Millikan's experiment -- data confusion

[Taylor_1989]

Homework Statement

Hi guy I am having a real issue trying to find the fundamental charge from my data.

So here is the background.

Basically I carried out and experiment where we measured an oil droplet the was floating a specific voltage by taking the measurement of 12 oil droplets and calculating the velocity from the distance and time , we could calculate the fall velocity from there, we then use the two equations which I have listed below to calculate the charge and the radius.

Here is my data for the charge and radius using the formula (1), (2)
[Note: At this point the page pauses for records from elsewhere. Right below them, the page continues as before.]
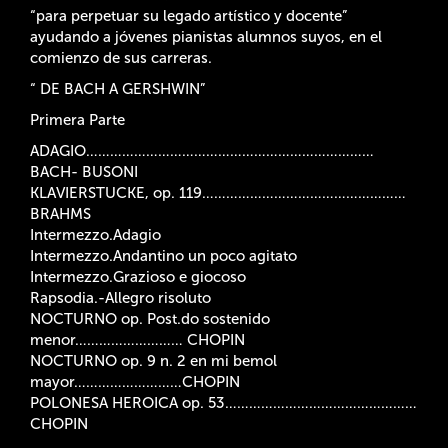
“para perpetuar su legado artístico y docente”
ayudando a jóvenes pianistas alumnos suyos, en el
comienzo de sus carreras.
“ DE BACH A GERSHWIN”
Primera Parte
ADAGIO………………………………………………………………
BACH- BUSONI
KLAVIERSTUCKE, op. 119……………………………………………
BRAHMS
Intermezzo.Adagio
Intermezzo.Andantino un poco agitato
Intermezzo.Grazioso e giocoso
Rapsodia.-Allegro risoluto
NOCTURNO op. Post.do sostenido
menor……………………… CHOPIN
NOCTURNO op. 9 n. 2 en mi bemol
mayor………………………CHOPIN
POLONESA HEROICA op. 53…………………………………………
CHOPIN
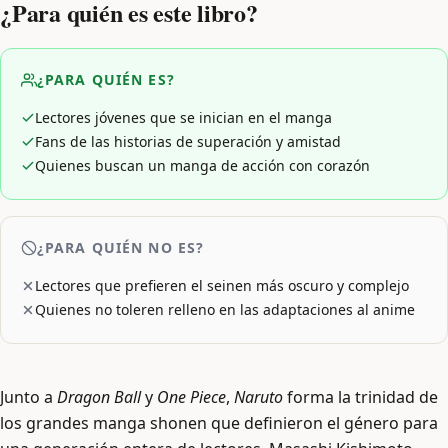
¿Para quién es este libro?
¿PARA QUIÉN ES?
Lectores jóvenes que se inician en el manga
Fans de las historias de superación y amistad
Quienes buscan un manga de acción con corazón
¿PARA QUIÉN NO ES?
Lectores que prefieren el seinen más oscuro y complejo
Quienes no toleren relleno en las adaptaciones al anime
Junto a
Dragon Ball
y
One Piece
,
Naruto
forma la trinidad de
los grandes manga shonen que definieron el género para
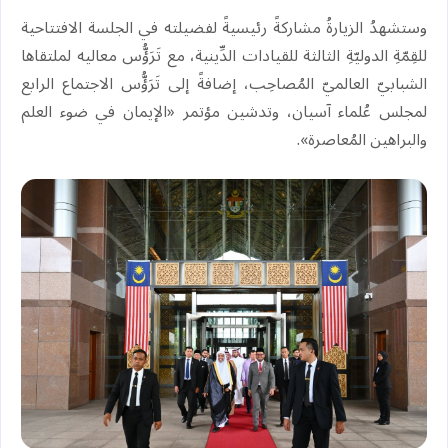
‏وستشهدُ الزيارةُ مشاركةً رئيسيةً لفضيلته في الجلسة الافتتاحية
للقِمّةِ الدوليّةِ الثالثة للقيادات الدِّينية، مع تَرَؤُّس معاليه لملتقاها
الشبابيّ العالميّ المُصاحِب، إضافةً إلى تَرَؤُّس الاجتماع الرابع
لمجلس عُلماء آسيان، وتدشين مؤتمر «الإيمان في ضوء العلم
والبراهين المُعاصرة».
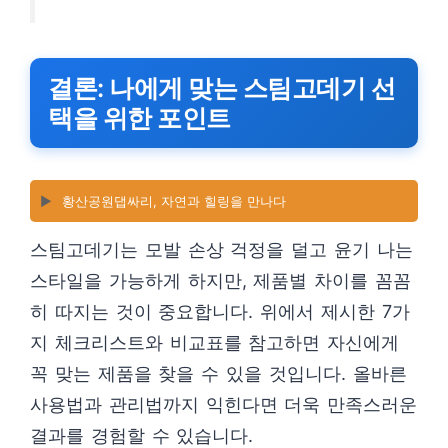
결론: 나에게 맞는 스팀고데기 선
택을 위한 포인트
▶️
황산공원댑싸리, 자연과 힐링을 만나다
스팀고데기는 모발 손상 걱정을 덜고 윤기 나는
스타일을 가능하게 하지만, 제품별 차이를 꼼꼼
히 따지는 것이 중요합니다. 위에서 제시한 7가
지 체크리스트와 비교표를 참고하면 자신에게
꼭 맞는 제품을 찾을 수 있을 것입니다. 올바른
사용법과 관리법까지 익힌다면 더욱 만족스러운
결과를 경험할 수 있습니다.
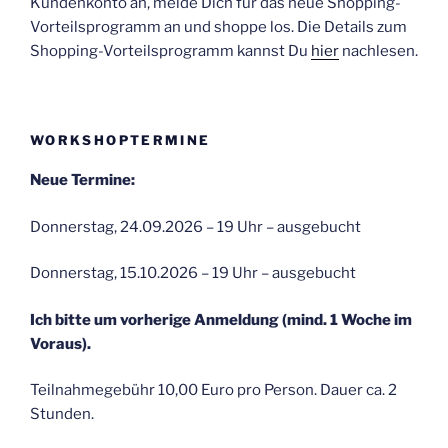
Kundenkonto an, melde Dich für das neue Shopping-
Vorteilsprogramm an und shoppe los. Die Details zum
Shopping-Vorteilsprogramm kannst Du
hier
nachlesen.
WORKSHOPTERMINE
Neue Termine:
Donnerstag, 24.09.2026 – 19 Uhr – ausgebucht
Donnerstag, 15.10.2026 – 19 Uhr – ausgebucht
Ich bitte um vorherige Anmeldung (mind. 1 Woche im
Voraus).
Teilnahmegebühr 10,00 Euro pro Person. Dauer ca. 2
Stunden.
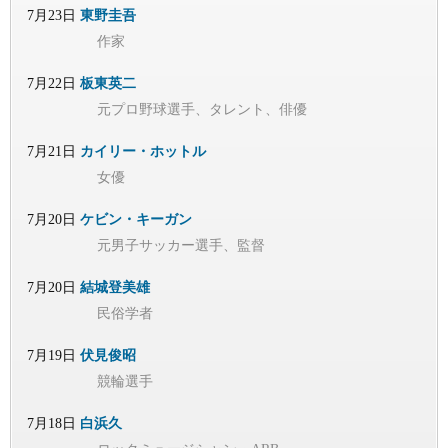
7月23日
東野圭吾
作家
7月22日
板東英二
元プロ野球選手、タレント、俳優
7月21日
カイリー・ホットル
女優
7月20日
ケビン・キーガン
元男子サッカー選手、監督
7月20日
結城登美雄
民俗学者
7月19日
伏見俊昭
競輪選手
7月18日
白浜久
For now I am not concerning myself with the errors etc as I will add them in etc when I get the correct way I analysing the data.

So the scatter graph of the data is like so:

Now my lowest point is $$2.4*10^{-19}C$$

So this too me is the charge on the smallest oil drop but this dose not tell me the actual charge on a electron, so we have been given a correction factor which I have outlined below but my issue is who do I plot this correction factor?
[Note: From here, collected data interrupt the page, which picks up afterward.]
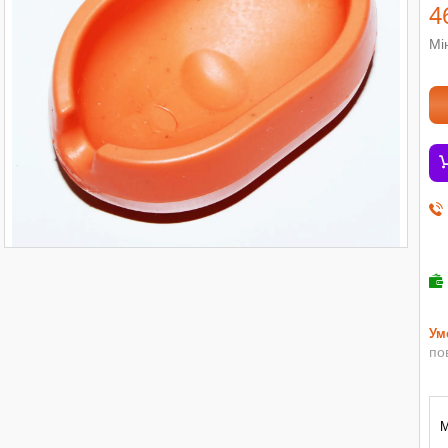
4
Мі
по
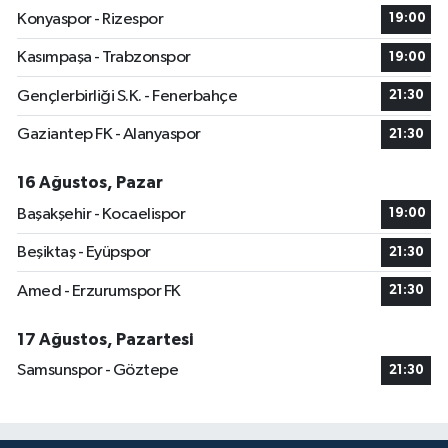
Konyaspor - Rizespor
19:00
Kasımpaşa - Trabzonspor
19:00
Gençlerbirliği S.K. - Fenerbahçe
21:30
Gaziantep FK - Alanyaspor
21:30
16 Ağustos, Pazar
Başakşehir - Kocaelispor
19:00
Beşiktaş - Eyüpspor
21:30
Amed - Erzurumspor FK
21:30
17 Ağustos, Pazartesi
Samsunspor - Göztepe
21:30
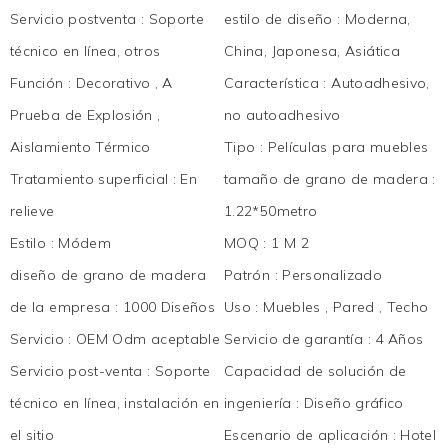
Servicio postventa
:
Soporte
estilo de diseño
:
Moderna,
técnico en línea, otros
China, Japonesa, Asiática
Función
:
Decorativo , A
Característica
:
Autoadhesivo,
Prueba de Explosión ,
no autoadhesivo
Aislamiento Térmico
Tipo
:
Películas para muebles
Tratamiento superficial
:
En
tamaño de grano de madera
:
relieve
1.22*50metro
Estilo
:
Módem
MOQ
:
1 M 2
diseño de grano de madera
Patrón
:
Personalizado
de la empresa
:
1000 Diseños
Uso
:
Muebles , Pared , Techo
Servicio
:
OEM Odm aceptable
Servicio de garantía
:
4 Años
Servicio post-venta
:
Soporte
Capacidad de solución de
técnico en línea, instalación en
ingeniería
:
Diseño gráfico
el sitio
Escenario de aplicación
:
Hotel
My thoughts at this moment are that if I use (4) this should give me the actual charge of an electron.

So if I rearrange the equation, I get.

$$q^{-2/3}=e^{-2/3}(1-\frac{a}{r})(5)$$

But I am not really sure how to plot this? Is this equation correct? I am thinking maybe plotting $y^{-2/3}$ vs $1/r$ and then put in a linear trend line and compare the given equation with the (5). Could someone please give some advice on this matter. Any help would be much appreciated.

Homework Equations

$$r=(\frac{9*n_{air}*v_{fall}}{2(\rho-\rho_{air})*g})^{1/2}(1)$$

$$\frac{18\pi*d}{V}*(\frac{n^3*v_{fall}^3}{2(\rho-\rho_{air})*g})^{1/2}(2)$$

correction factor

$$r_{c}=r(1-\frac{a}{r})^{1/2} (3)$$

$$q_{c}=q(1-\frac{a}{r})^{3/2} (4)$$n=viscosity of air[/B]

The Attempt at a Solution

 

[mfb]

What is this correction factor and where does it come from?
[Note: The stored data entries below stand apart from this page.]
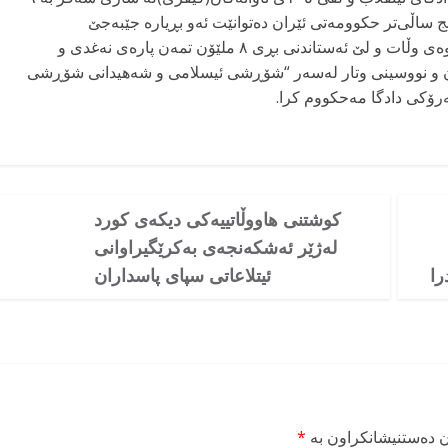
ج ساڵی‌تر حکوومەتی ئێران دەتوانێت ئەو بڕیارە جێبەجێ
اندنی بڕی ٨ ملێۆن تمەن پارەی نەغدی و
ان و نووسینی وتار لەسەر “شۆڕشی ئیسلامی و شەهیدانی شۆڕشی
رۆکی دادگا مەحکووم کرا.
کوشتنی هاووڵاتییەکی دیکەی کورد
لەژێر ئەشکەنجەی بەکرێگیراوانی
را
ئیتلاعاتی سپای پاسداران
ن دەستنیشانکراون بە
*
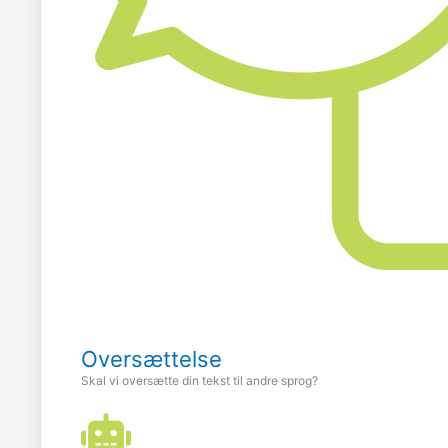
Oversættelse
Skal vi oversætte din tekst til andre sprog?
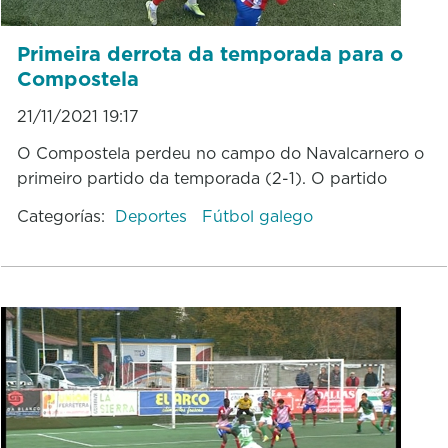
Primeira derrota da temporada para o
Compostela
21/11/2021 19:17
O Compostela perdeu no campo do Navalcarnero o
primeiro partido da temporada (2-1). O partido
Categorías:
Deportes
Fútbol galego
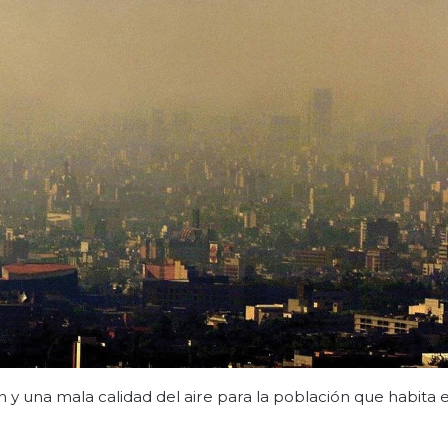
 una mala calidad del aire para la población que habita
With the Millikan experiment you can never be "100% sure" that you get the elementary charge (you could be unlucky and have even multiples of the charge on all drops, for example), but if you do the experiment carefully and with many drops you'll see the values cluster around integer multiples of some value - the elementary charge. Your uncertainty on the individual measurements has to be smaller than the elementary charge, of course, otherwise you don't see anything.
If your values in column C are in Coulomb then the uncertainty is too large to find the elementary charge.

 

[Charles Link]

We did this experiment in 1975 at the University of Illinois at Urbana-Champaign, and I still have the write-up they gave us to go with it. $\\$ Your second equation is for the charge on the oil drop. It should give a reasonably accurate result without any additional correction factors. $\\$ I would suggest you check your computer program carefully for any numerical error before trying to do any additional refinements. $\\$ Your equations are basically the same ones we used except that we had a $v_E$ that was not equal to zero, whereas I believe you adjusted the voltage $V$ to get the drop to stand still. $\\$ For us, they did some additional refinements for increased accuracy: The students in the class submitted the data, and they processed it for us. I'm not sure how much their refinement increased the accuracy, but the average fundamental charge I got was 1.59 E-19 +/- .01 E-19 with about a dozen different drops. The average charge I had on the drops was about 4e. A couple times I had Q=7e or 8e, one time I had 1e,three times I had 2e,twice I had 3e, etc... $\\$ Additional detail is the correction factor you show is, according to the write-up they gave us, a correction to the viscosity $n$ that will also result in a correction to $r$. The primary effect that it has on the computed $Q$ is in the correction to the viscosity $n$, but you need to first get a reasonably accurate result without this refinement. With the refinement, it will likely improve your accuracy, but it would only be worthwhile if you can get e to within about +/-10% or better without it. $\\$ Additional detail : $n=\frac{n_o}{1+\frac{a}{r}}$ is a correction they give us for the viscosity $n$ in your equation (2) for the charge $Q$ where $a \approx 1.0 \, E-7$ meters. This $a$ is essentially the same $a$ in your equation that accounts for this correction. The correction for $Q$ is basically to use this refined $n$ instead of $n_o$. $\\$ Also, the number $n_o$ that we used for the viscosity of air was $n_o=1.832 \, E-5$, so your number of $n_o=1.79 \, E-5$ looks good. $\\$ Looking over a couple of drops you had that were nearly identical in size: 1,2, and 5, it is difficult to see from the charges that you computed how these could be multiples of 1.6 E-19. What was the density of the oil that you used? Also, what did you use for the density of the air?